First sanding, somewhat rough, but another layer of bondo would be covering this. I also took the time to confirm my color selection with my client.
More and more bondo and wonderflex. At this point, the head has received a layer of bondo, then a layer of wonderflex over it.
The pivot point, I ended up needing to switch one of the elbows to increase the distance between the flower petals.
The beans/mitama details were first sculpted in plastalina, this is the sculpt about halfway through.
The plastalina prototype was molded in silicone and I started casting hollow resin versions.
The antlers are insulation foam and paper mache around a double galvanized steel wire base. This was then covered in wonderflex and a few layers of bondo. The lower halves in this shot have this treatment, while the upper parts are the raw foam carvings.
Even more bondo! Never have I sanded so much.
Close up of the head and antlers. After this I decided to give the head yet another coat of bondo. Here is a bit of a gap in photograhs. After this, the last few mitamas were cast and smoothed out a bit, the handle, head and joints in the antlers got more bondo and I did the final sanding. After that, the pieces were primed and painted.
Nearly done, touchups, clearcoat and a few details to go. This is the staff folded up. I adore these bright colors.
I did all of these gradients by hand with a paintbrush. Unfortunately my studio lacks an airbrush.
I didn’t take any photographs of doing the head cap where the antlers attach. It’s a solid resin cap, with galvanized steel rods helping to anchor it solidly into the head. I achieved this by stabbing some galvanized steel wires into the head with about an inch protruding for additional anchors, then made a paper “mold” in the shape I wanted and added a rectangle of insulation foam where I wanted the channel for the antlers to go. Resin was poured into this, and once cured I simply removed the paper and foam and sanded it to the final form. Unfortunately, the first time I did this, I accidentally placed the steel wires right where I needed to drill the screws to hold in the antler loops, so I had to take a hammer to the headcap to start over. I can say with absolute certainly that this method made that headcap -very- sturdy! Took me a half an hour, pliers, a hammer and a power drill to get the thing off. The second time I was much more careful where those anchor wires went. I also used the paper mold technique to make the diamond shaped gem at the top.

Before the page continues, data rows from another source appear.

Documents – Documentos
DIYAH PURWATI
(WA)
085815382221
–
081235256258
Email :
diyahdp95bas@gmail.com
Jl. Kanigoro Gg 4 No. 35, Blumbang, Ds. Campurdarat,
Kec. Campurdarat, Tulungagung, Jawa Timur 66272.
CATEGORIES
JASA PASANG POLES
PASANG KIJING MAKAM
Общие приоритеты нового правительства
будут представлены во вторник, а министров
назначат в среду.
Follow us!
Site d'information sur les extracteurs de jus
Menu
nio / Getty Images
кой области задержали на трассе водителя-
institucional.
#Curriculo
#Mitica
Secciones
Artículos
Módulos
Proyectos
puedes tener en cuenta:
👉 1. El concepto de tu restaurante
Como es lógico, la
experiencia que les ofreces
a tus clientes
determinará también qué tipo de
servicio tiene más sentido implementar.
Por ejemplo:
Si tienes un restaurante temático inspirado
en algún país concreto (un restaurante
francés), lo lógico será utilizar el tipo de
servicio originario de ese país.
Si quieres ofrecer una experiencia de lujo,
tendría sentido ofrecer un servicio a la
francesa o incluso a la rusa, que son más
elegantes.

Another head shot. The spheres are just birch balls, painted and drilled.
The beads and big gem laid out. The gem is actually a cast left over from another commission for Serah’s Tear.
A full shot of the extended staff, now time to add a half a dozen coats of protective clearcoat. I used Pledge Tile and Vinyl Floor Finish as my clearcoat, this is the product that was once known as Future Floor Wax, it’s very durable and high shine, and it smells nice too, a nice change from all the fumes I have to deal with.

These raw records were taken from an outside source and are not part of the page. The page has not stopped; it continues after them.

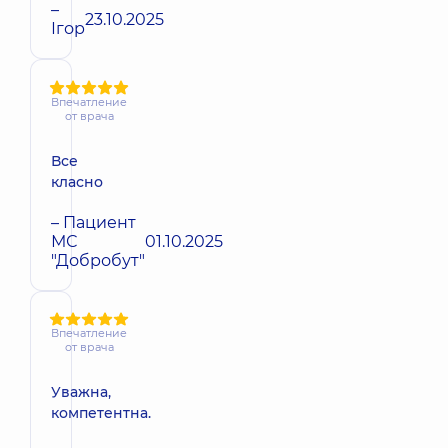
–
23.10.2025
Ігор
Впечатление
от врача
Все
класно
– Пациент
МС
01.10.2025
"Добробут"
Впечатление
от врача
Уважна,
компетентна.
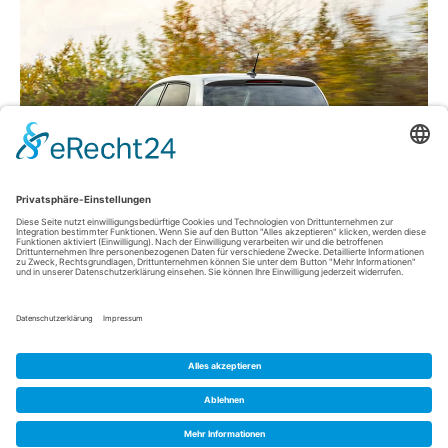
Das erste E-Auto bei AGFEO ist angekommen! Elektrofahrzeuge
sind effizienter, leiser und lokal emissionsfrei – vor allem aber
sind sie schon heute im Unternehmensalltag wirtschaftlich
einsetzbar und nicht von drohenden Fahrverboten betroffen.
Immer mehr Städte und Unternehmen stellen sich die Frage,
wie Sie den ökologischen Anforderungen der Zukunft auf
ökonomische Art und Weise begegnen können.…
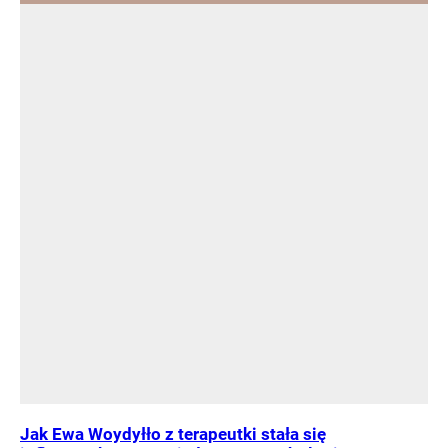
Jak Ewa Woydyłło z terapeutki stała się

Beads and gem now properly strung, with a hidden knot, all with burnt and bandaged fingers on my dominant hand! The things I’ll do to fish out the last snow crab claw from the boiling pot.
Completed staff – Folded
The complete piece, folded up. The handle rotates, and the antlers come out of slots in the headpiece and can be anchored either up or down with screws in the back.
Completed staff – Extended
The complete piece, extended. The staff is just under four feet long and weighs less than four pounds.